Exercise aim: Starting with the line that contains "sportszilla.org" and stopping after the line that contains "adolescenta, cred cu ardoare ca au", return each line below exactly as written, with no others.

***** Records provided

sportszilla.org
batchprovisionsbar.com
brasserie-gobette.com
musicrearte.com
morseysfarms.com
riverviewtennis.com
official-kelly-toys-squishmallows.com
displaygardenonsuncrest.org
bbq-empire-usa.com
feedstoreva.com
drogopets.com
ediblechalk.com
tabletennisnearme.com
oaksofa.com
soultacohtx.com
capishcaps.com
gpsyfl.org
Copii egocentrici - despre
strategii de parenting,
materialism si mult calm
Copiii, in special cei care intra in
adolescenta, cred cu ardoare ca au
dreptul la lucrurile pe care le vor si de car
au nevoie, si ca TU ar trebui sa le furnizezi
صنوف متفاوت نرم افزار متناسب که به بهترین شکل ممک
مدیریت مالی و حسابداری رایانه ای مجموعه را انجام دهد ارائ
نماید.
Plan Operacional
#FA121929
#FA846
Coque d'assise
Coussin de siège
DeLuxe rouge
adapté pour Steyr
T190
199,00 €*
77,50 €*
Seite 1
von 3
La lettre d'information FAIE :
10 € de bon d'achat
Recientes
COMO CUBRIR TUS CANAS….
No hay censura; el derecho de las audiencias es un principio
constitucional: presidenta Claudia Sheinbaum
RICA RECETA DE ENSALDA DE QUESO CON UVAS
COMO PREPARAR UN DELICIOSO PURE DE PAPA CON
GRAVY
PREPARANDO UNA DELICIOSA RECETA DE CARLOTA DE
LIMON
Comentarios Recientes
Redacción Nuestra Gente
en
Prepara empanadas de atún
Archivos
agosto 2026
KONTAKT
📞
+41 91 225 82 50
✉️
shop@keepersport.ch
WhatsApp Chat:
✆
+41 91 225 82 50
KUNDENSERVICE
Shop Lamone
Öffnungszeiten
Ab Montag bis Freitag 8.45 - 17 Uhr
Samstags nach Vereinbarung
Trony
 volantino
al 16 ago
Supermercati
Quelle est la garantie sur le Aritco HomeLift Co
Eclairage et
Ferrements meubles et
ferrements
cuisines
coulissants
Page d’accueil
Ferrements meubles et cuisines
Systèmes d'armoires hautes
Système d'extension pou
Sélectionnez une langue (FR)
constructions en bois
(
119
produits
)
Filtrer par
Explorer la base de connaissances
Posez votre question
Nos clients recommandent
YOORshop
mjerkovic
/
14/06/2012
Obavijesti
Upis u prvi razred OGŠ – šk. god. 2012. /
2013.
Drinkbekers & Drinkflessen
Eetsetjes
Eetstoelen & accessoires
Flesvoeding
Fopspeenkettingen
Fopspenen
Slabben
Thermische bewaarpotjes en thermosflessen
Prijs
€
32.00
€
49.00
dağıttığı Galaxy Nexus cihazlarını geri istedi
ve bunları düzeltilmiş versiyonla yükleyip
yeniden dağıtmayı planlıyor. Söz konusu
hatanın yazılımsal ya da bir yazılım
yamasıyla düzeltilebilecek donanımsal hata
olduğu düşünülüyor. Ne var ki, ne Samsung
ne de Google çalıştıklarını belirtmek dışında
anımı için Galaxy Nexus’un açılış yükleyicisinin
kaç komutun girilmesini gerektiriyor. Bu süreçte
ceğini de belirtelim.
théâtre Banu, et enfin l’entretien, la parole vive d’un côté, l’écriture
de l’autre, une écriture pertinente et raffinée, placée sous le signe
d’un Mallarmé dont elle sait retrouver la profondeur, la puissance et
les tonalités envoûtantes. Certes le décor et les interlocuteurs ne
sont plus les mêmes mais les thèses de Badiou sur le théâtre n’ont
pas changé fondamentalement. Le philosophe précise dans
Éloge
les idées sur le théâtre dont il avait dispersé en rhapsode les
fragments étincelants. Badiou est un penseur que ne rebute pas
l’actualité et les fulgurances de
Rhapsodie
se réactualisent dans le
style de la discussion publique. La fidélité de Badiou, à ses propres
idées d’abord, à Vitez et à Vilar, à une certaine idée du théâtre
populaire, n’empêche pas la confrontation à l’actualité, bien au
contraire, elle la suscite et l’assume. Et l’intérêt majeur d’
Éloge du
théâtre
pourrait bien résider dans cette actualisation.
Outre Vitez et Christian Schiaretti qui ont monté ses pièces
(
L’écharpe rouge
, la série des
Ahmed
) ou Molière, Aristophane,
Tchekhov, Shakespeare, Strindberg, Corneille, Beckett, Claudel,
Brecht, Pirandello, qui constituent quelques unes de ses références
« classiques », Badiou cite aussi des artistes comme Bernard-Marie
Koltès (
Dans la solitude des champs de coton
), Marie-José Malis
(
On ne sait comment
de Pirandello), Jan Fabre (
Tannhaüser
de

**********
***** Records provided

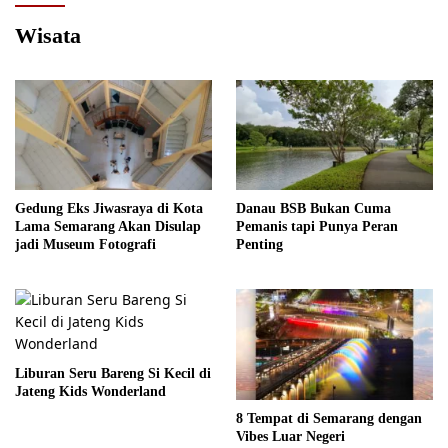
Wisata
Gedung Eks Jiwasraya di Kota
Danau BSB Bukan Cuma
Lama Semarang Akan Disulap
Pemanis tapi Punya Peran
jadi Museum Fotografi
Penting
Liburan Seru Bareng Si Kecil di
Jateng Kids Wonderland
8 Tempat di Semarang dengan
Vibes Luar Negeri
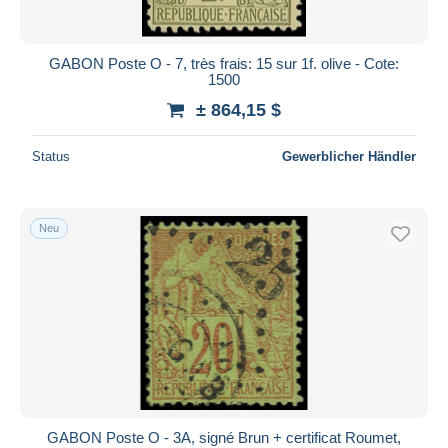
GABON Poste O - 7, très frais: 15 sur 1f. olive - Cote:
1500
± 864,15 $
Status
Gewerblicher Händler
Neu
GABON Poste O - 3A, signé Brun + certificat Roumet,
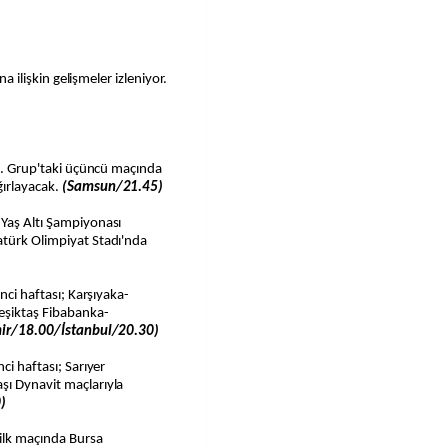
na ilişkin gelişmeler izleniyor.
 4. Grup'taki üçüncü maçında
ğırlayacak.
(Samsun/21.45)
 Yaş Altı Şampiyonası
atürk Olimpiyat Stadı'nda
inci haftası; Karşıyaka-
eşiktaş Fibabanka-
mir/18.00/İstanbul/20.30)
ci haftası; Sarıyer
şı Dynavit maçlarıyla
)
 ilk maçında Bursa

**********
***** Records provided

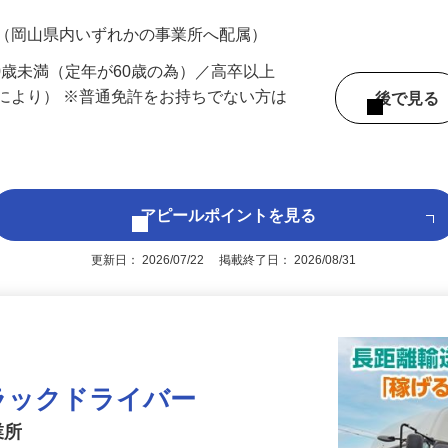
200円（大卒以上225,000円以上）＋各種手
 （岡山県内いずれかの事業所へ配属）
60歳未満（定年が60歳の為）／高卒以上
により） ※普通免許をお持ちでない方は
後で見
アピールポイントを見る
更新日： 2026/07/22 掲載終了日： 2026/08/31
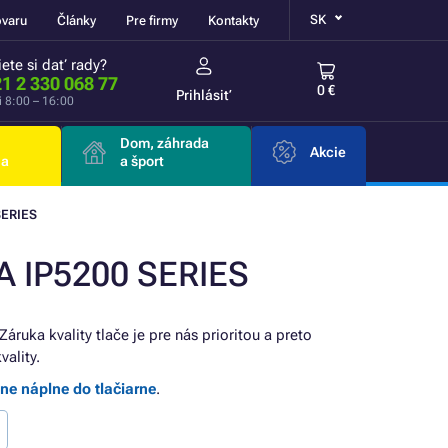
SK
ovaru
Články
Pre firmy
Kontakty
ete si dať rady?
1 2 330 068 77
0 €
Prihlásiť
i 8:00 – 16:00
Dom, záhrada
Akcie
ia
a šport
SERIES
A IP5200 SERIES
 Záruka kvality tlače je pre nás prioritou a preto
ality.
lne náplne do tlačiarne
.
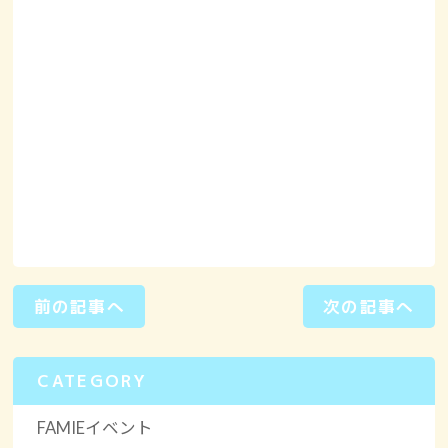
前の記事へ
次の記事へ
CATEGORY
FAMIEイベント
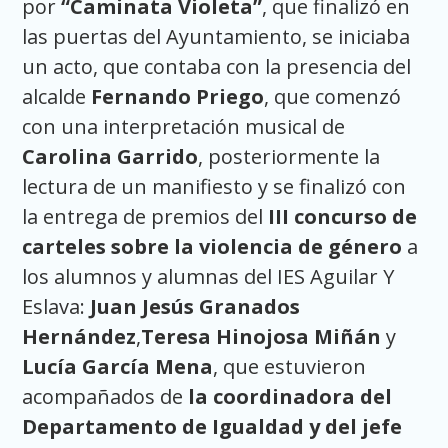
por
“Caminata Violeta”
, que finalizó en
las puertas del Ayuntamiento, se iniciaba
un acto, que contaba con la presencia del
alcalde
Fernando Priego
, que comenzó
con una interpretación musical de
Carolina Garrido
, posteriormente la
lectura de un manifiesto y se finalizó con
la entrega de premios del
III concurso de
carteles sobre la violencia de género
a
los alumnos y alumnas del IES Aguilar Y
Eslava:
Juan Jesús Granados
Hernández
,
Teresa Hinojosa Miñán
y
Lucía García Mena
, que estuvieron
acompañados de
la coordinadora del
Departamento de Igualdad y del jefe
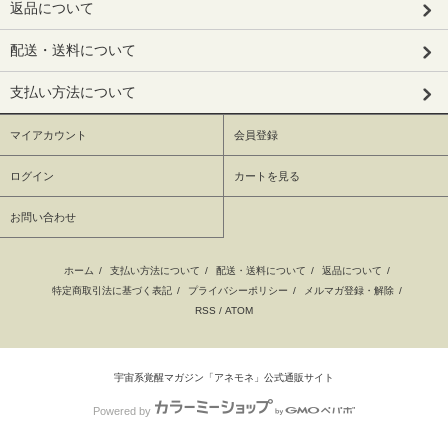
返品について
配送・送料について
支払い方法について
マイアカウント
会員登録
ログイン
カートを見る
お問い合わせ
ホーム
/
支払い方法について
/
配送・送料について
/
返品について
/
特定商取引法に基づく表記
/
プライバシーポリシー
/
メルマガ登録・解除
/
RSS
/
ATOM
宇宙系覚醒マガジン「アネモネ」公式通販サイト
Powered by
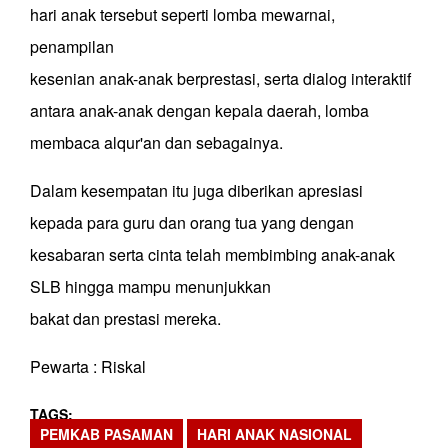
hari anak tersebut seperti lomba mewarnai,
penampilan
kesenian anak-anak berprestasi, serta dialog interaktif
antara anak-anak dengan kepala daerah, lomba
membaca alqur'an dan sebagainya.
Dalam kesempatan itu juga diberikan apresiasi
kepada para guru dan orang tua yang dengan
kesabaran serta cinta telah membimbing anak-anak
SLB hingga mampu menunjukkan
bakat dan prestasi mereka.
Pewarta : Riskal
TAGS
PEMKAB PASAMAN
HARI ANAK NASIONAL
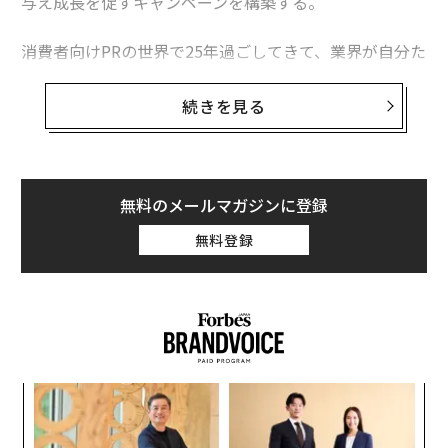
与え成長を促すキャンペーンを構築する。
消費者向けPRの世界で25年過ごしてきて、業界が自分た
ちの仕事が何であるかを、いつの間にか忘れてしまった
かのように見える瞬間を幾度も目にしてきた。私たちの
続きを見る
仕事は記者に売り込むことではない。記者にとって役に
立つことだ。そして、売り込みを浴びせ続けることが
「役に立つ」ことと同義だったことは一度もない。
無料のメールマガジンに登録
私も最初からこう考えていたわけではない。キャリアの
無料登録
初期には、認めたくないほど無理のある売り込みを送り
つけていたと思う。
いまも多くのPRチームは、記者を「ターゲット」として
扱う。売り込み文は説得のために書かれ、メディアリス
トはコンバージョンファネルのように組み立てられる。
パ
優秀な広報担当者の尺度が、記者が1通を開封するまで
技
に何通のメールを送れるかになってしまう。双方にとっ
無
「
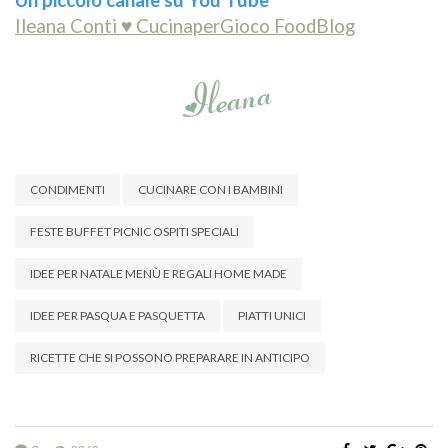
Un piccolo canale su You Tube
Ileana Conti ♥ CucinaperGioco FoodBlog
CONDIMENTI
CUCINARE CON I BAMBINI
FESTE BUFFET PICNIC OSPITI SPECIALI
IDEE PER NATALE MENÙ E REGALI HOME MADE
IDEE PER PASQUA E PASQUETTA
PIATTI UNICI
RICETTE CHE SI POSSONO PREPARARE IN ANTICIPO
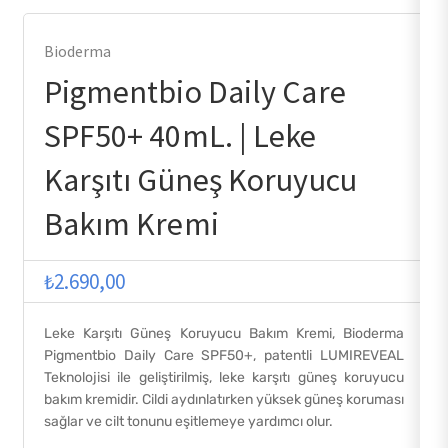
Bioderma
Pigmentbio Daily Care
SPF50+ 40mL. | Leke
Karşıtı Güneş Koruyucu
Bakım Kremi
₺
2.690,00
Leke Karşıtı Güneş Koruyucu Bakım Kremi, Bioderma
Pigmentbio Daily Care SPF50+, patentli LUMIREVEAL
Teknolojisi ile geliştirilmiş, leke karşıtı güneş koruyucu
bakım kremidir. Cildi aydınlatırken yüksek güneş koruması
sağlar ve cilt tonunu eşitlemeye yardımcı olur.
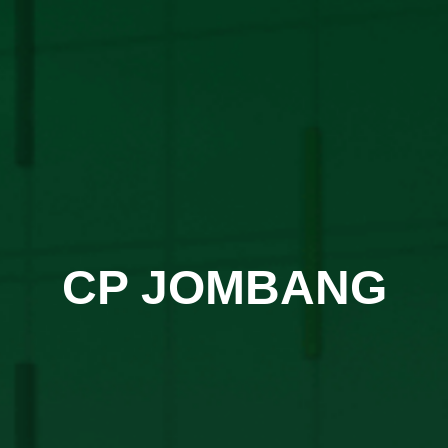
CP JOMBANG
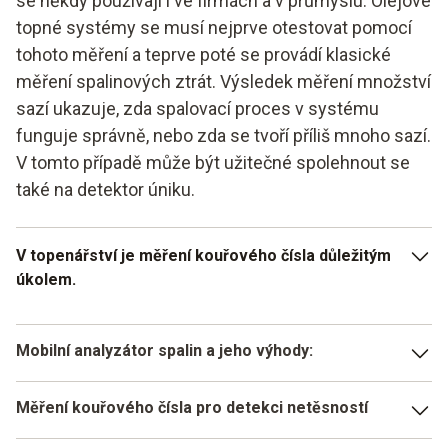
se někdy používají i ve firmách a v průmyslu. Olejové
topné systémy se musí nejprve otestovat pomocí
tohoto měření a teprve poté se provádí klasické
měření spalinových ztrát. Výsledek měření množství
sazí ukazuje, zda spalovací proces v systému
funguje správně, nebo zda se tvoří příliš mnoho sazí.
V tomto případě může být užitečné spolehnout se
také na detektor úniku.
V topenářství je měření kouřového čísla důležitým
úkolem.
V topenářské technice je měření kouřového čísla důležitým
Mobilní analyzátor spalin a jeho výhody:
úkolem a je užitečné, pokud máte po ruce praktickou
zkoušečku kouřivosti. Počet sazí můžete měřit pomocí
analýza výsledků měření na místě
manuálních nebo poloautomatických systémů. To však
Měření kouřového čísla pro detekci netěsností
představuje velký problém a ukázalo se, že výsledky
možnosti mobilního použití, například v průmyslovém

**********

Task output:
sportszilla.org
batchprovisionsbar.com
brasserie-gobette.com
musicrearte.com
morseysfarms.com
riverviewtennis.com
official-kelly-toys-squishmallows.com
displaygardenonsuncrest.org
bbq-empire-usa.com
feedstoreva.com
drogopets.com
ediblechalk.com
tabletennisnearme.com
oaksofa.com
soultacohtx.com
capishcaps.com
gpsyfl.org
Copii egocentrici - despre
strategii de parenting,
materialism si mult calm
Copiii, in special cei care intra in
adolescenta, cred cu ardoare ca au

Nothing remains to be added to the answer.